Are we being encouraged to use BitBucket as our online project VCS repository? (As opposed to projects already being on USGS GitHub and GitLab); What does CDI prefer we use - GitLab.cr.usgs.gov or Bitbucket? At the current time, USGS is not suggesting one solution over the others. CDI funded projects are required to use Bitbucket in FY16 for a snapshot of code at the end of the project period. Different projects may have different requirements that makes one or another option the best solution, for example, GitHub may be best for social coding and getting discovered by completely external developers, while Bitbucket is able to connect with some other Atlassian and USGS tools.
- Re: SourceTree App: What's the significance of the purple "not tracked" icon -- does "not tracked" mean not tracked on the main online repository or ? In the demo, some files were showing up as "not tracked" because they were new files added to the repository and no action had been taken yet to include it into the "tracked" category.
- How does a PI determine what software to release? Example: I have 100 python scripts, how would I know which ones to release? USGS policy: anything that is in support of your scholarly conclusions must be released. Sky's answer: You should put as much as possible out, it might be useful to others. Sky's addendum: Particularly now with the U.S. Federal Source Code Policy in effect and the Open Government Data Act introduced as legislation, open should be the default. However, all of us USGS employees have a responsibility to keep bolstering the USGS reputation for quality science, so follow Fundamental Science Practices and sound software development practices with reviews and tests to make sure your code is a solid foundation for others to use.
- Can USGS Bitbucket or GitLab be made accessible to non-USGS people for collaboration with outside agencies? USGS Bitbucket can be made accessible to collaborators (like all of myUSGS), but GitLab is only accessible on the USGS network (so your collaborators would have to have gone through the process to get credentialed for 2-factor authentication via the VPN).
- Where is the Live FAQ [on Software Policy] Sky referred to? The FAQ is running as an ideation space - http://feedback.sciencebase.gov/forums/318018-software-release-policy. Please post your questions. Anyone can chime in with comments. The FSPAC Software Release Policy Subcommittee will review and provide official responses over time.

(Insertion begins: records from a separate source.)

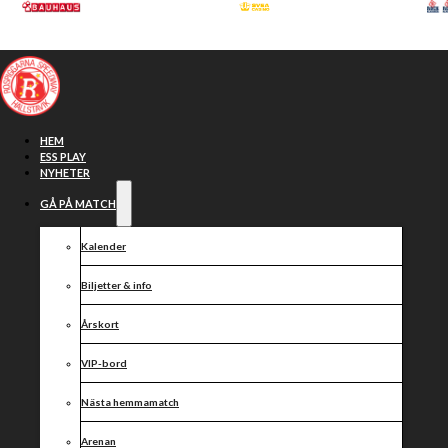
Hoppa till huvudinnehåll
Hoppa till sidfot
HEM
ESS PLAY
NYHETER
GÅ PÅ MATCH
Kalender
Biljetter & info
Årskort
VIP-bord
Falco
Nästa hemmamatch
Arenan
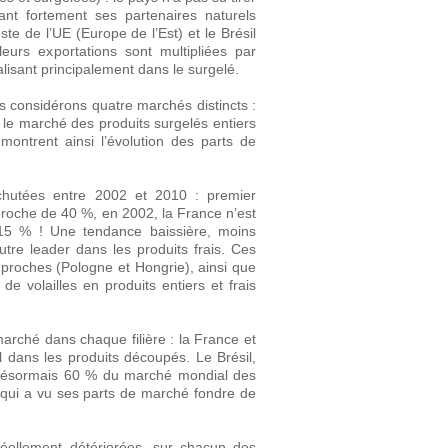
nt fortement ses partenaires naturels
te de l’UE (Europe de l’Est) et le Brésil
urs exportations sont multipliées par
alisant principalement dans le surgelé.
s considérons quatre marchés distincts :
; le marché des produits surgelés entiers
montrent ainsi l’évolution des parts de
 chutées entre 2002 et 2010 : premier
proche de 40 %, en 2002, la France n’est
15 % ! Une tendance baissière, moins
re leader dans les produits frais. Ces
 proches (Pologne et Hongrie), ainsi que
e volailles en produits entiers et frais
arché dans chaque filière : la France et
il dans les produits découpés. Le Brésil,
désormais 60 % du marché mondial des
 (qui a vu ses parts de marché fondre de
réellement détériorées, sur chacun des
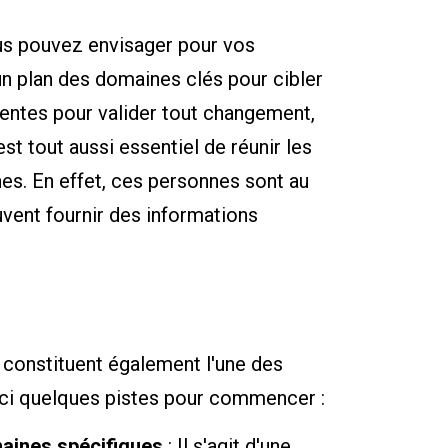
us pouvez envisager pour vos
un plan des domaines clés pour cibler
entes pour valider tout changement,
st tout aussi essentiel de réunir les
s. En effet, ces personnes sont au
uvent fournir des informations
s constituent également l'une des
ici quelques pistes pour commencer :
aines spécifiques
: Il s'agit d'une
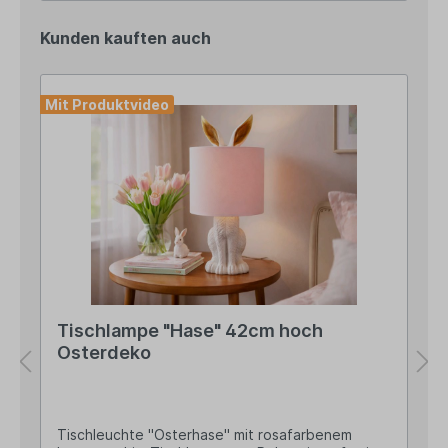
Netherlands Kontakt: verkauf@esschertdesign.nl
Warn- und Sicherheitshinweise: Bei
Kunden kauften auch
sachgerechter Anwendung keine Risiken bekannt
Mit Produktvideo
Tischlampe "Hase" 42cm hoch
Osterdeko
Tischleuchte "Osterhase" mit rosafarbenem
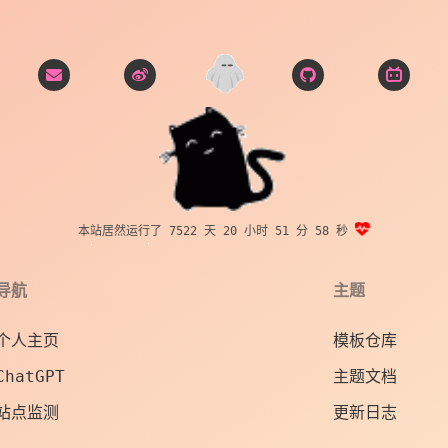
本站居然运行了 7522 天
20 小时 52 分 00 秒
导航
主题
个人主页
模板仓库
ChatGPT
主题文档
站点监测
更新日志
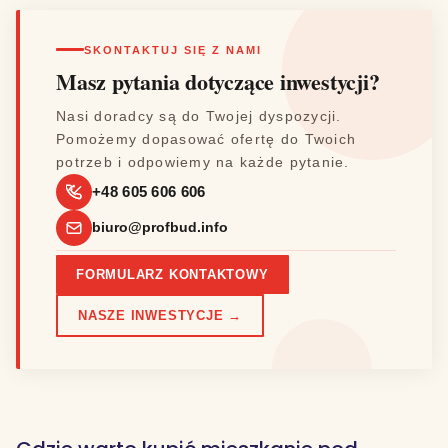
SKONTAKTUJ SIĘ Z NAMI
Masz pytania dotyczące inwestycji?
Nasi doradcy są do Twojej dyspozycji.
Pomożemy dopasować ofertę do Twoich
potrzeb i odpowiemy na każde pytanie.
+48 605 606 606
biuro@profbud.info
FORMULARZ KONTAKTOWY
NASZE INWESTYCJE →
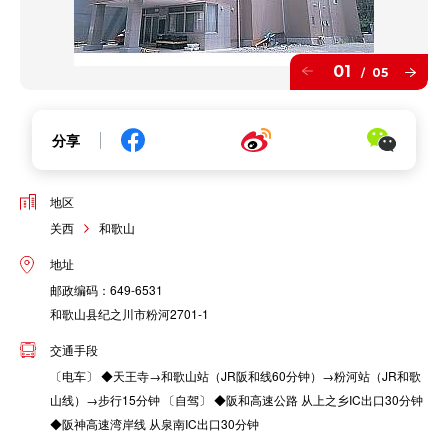
01
05
/
分享
地区
关西
和歌山
地址
邮政编码：649-6531
和歌山县纪之川市粉河2701-1
交通手段
〔电车〕 ◆天王寺→和歌山站（JR阪和线60分钟）→粉河站（JR和歌
山线）→步行15分钟 〔自驾〕 ◆阪和高速公路 从上之乡IC出口30分钟
◆阪神高速湾岸线 从泉南IC出口30分钟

- When moving to a public repository do we really want all of our development commit comments open to the public? Seems like only release versions should be made public. Need more details on software release policy. General discussion don't help those of us actually writing and releasing software. (From Sky) If you are actively developing software as part of scientific research, the best practice is to use an authenticated code repo and collaborative space limited to your team. There can be serious repercussions to having pre-published scientific deliberations released publicly in any form (commit comments, slides at a conference, etc.). If the information has been released, it precludes the Bureau's ability to withhold the information as pre-decisional in a FOIA situation. That being said, I think there is value to science as a whole in ultimately exposing more of what happens behind the curtain in terms of the experimental and analytical process. Previous versions of software in an analytical workflow and the scientific deliberations along the way are seldom released today from any institution, but they could be important accelerants for scientific discovery as long as the failures are clear. Except for fairly extraordinary situations, the scientific community as a whole does not currently release peer reviews and reconciliation comments, but this is an area of active debate in some parts of the community. I think there is an interesting intersection between the open software development process and peer review in science that can be explored as long as we do that in consultation with supervisors, Science Center Directors, and Bureau Approving Officials. And it does take some degree of extra work to curate the behind the scenes activity for public consumption.